Thursday, April 2, 2009

How to Be a Romantic Poet, Part Three

If Tip #2 did not work for you, try following tip #3: Cultivate a good working relationship with Death.

It is somewhat difficult to do this, since Death is not said to be a terribly communicative fellow, but this will help you in the long run: the Grim Reaper can’t say much, but you can! Wax poetic about your own demise as much as possible. Again, a wasting disease is an invaluable tool, since it gives you plenty of time to compose. If you can, drink out of the skull of a medieval monk, just to prove you're that hard core. Or, if you like kill off a couple of characters in your poems in horrible and agonizing ways. If you are loath to do so, kill off an albatross instead and see what happens (tip 3a: if you do shoot an albatross and your enraged shipmates tie it around your neck, don't be alarmed if your shipmates' relationship with death is much different than your own, to whit, They Become Zombies. This is perfectly normal thing to happen to a Romantic visionary.)

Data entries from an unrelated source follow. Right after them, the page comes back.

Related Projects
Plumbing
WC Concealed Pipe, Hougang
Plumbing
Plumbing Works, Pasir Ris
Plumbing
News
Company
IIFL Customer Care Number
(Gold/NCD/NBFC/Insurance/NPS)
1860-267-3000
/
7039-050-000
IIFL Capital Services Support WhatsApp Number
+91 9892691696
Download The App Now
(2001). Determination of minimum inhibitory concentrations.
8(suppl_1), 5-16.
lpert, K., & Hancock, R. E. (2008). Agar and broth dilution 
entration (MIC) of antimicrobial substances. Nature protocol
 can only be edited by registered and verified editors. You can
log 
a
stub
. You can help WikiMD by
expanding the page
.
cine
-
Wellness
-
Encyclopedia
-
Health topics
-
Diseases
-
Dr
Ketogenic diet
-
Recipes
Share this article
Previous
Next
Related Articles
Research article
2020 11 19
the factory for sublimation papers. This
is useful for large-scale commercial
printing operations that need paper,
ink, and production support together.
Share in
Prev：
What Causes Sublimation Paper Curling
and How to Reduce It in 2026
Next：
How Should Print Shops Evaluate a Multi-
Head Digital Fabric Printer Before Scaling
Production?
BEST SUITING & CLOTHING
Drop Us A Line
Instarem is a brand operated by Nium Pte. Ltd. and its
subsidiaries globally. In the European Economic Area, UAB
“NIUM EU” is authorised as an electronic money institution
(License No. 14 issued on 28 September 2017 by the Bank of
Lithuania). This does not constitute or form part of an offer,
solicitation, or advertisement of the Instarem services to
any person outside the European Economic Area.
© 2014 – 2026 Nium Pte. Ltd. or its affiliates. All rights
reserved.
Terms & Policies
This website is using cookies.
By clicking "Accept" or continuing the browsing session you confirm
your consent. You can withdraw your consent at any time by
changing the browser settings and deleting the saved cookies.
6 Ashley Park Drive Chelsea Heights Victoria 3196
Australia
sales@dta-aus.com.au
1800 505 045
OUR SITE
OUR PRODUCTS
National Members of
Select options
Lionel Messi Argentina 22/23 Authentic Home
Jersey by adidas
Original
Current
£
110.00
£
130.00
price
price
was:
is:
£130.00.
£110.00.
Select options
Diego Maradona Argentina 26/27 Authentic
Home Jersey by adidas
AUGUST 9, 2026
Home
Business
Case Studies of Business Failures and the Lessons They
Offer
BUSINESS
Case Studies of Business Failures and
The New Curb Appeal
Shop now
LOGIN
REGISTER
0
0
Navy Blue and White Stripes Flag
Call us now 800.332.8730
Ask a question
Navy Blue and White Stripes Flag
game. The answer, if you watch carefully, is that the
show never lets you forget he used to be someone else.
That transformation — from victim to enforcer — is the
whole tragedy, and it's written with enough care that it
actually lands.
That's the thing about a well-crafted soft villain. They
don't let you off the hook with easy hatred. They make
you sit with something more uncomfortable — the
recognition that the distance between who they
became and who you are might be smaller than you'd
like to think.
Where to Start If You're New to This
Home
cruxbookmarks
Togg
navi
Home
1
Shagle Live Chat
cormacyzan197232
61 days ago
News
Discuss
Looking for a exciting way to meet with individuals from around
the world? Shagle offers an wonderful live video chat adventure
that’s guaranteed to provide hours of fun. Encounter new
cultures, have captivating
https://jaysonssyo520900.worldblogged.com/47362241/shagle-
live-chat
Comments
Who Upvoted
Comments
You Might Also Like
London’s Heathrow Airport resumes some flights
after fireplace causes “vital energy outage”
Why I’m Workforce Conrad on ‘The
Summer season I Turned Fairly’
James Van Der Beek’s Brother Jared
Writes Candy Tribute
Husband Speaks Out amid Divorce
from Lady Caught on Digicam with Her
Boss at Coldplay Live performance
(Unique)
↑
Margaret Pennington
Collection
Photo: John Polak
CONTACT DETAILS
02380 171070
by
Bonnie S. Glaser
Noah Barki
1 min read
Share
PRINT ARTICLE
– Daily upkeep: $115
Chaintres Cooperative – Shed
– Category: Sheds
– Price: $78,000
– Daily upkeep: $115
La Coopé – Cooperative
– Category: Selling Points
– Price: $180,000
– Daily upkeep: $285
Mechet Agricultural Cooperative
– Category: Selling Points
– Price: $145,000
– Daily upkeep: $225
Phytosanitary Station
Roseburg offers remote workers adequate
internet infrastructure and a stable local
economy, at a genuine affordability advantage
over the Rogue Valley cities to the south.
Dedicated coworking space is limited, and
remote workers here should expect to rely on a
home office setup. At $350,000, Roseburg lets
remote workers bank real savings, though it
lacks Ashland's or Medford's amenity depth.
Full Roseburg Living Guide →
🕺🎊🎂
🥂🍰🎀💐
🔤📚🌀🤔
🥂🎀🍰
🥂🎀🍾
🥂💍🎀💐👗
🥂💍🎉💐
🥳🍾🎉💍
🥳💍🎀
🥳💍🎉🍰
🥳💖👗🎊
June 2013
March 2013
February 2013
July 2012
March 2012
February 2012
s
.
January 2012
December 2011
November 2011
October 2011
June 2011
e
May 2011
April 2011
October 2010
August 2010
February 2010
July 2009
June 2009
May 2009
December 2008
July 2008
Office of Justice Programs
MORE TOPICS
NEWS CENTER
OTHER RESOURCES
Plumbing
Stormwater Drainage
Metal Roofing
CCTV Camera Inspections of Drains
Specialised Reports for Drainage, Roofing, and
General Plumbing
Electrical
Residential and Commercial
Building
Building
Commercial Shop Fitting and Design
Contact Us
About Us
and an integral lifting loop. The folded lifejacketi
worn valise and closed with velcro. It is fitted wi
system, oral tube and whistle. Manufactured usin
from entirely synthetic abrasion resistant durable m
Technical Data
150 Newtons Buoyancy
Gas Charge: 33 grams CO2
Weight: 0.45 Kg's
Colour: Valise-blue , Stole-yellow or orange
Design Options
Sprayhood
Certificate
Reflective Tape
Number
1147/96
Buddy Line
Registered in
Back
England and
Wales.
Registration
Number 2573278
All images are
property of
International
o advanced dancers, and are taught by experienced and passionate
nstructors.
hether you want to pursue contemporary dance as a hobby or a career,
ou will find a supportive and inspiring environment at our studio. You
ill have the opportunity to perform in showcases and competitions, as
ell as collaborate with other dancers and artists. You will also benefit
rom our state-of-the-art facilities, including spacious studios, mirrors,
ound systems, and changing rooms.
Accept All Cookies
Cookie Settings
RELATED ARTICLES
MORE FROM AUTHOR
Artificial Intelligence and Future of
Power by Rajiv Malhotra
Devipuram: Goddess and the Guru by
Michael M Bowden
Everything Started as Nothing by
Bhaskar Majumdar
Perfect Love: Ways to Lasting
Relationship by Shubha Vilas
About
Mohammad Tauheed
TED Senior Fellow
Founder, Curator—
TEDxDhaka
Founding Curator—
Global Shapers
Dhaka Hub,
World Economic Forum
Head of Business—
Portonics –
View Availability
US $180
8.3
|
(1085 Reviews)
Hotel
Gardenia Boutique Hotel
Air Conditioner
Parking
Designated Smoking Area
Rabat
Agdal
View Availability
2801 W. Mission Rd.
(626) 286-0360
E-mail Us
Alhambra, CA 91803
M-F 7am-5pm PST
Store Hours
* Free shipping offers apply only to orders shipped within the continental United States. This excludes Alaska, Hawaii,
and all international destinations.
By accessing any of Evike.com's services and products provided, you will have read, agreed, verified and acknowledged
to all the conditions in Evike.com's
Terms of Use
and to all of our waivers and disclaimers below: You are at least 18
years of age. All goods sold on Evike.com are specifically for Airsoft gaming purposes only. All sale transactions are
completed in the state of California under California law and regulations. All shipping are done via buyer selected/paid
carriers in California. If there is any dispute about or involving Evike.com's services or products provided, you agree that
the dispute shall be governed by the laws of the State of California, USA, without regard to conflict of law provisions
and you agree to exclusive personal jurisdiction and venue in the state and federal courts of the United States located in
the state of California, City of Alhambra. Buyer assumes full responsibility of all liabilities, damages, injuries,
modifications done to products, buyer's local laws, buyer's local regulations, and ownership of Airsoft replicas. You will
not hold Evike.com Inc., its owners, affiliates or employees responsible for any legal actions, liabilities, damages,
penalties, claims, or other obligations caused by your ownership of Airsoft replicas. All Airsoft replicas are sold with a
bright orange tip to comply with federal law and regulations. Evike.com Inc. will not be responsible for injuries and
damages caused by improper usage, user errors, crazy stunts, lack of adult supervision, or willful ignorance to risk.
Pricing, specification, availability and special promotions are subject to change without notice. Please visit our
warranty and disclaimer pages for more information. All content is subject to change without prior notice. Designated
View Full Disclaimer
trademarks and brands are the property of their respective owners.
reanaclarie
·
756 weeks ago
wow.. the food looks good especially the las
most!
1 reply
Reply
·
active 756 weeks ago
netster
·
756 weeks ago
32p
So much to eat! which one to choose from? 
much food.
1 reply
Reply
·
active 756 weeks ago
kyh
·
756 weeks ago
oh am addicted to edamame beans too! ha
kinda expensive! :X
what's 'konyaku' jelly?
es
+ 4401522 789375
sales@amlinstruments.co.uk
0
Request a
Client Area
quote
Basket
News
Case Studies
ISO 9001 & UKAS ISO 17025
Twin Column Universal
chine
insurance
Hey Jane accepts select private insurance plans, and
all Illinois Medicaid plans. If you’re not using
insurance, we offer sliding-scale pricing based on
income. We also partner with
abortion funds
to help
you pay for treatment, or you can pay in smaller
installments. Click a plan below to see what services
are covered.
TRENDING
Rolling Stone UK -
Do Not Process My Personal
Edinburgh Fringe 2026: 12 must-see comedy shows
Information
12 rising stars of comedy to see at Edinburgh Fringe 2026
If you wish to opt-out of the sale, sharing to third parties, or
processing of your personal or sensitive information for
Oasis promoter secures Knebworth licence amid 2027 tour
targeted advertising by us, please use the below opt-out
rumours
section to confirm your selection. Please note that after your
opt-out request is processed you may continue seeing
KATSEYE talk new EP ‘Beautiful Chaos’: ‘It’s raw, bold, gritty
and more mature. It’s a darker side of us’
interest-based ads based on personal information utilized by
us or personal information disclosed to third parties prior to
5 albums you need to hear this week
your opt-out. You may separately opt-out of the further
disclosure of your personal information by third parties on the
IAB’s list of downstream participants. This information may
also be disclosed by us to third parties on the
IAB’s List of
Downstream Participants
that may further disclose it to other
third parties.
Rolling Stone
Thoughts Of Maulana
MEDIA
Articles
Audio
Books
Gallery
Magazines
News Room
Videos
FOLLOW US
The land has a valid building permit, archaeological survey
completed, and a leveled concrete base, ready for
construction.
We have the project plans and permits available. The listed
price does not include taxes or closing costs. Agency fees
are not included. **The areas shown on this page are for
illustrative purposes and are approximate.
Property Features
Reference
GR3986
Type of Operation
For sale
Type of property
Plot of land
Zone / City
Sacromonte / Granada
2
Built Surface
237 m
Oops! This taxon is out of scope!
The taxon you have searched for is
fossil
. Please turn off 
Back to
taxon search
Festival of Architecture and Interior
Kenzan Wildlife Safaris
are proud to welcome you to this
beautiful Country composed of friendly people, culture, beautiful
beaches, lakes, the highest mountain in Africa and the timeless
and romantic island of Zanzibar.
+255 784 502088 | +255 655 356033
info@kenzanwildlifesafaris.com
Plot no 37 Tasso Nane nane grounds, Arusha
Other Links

The sight of a graveyard at midnight, or any kind of ruin should send you into a tizzy of poetic feeling. If it doesn’t, fake it and talk about how very inspiring it is to you to be so constantly reminded of your own impermanence and the immortality of your poetry before lapsing into a dreamy melancholy. Remember, suicide must always be an option, even if you are not very serious about following through.

“I should, many a good day, have blown my brains out,” reflected Byron, “but for the recollection that it would have given pleasure to my mother-in-law.”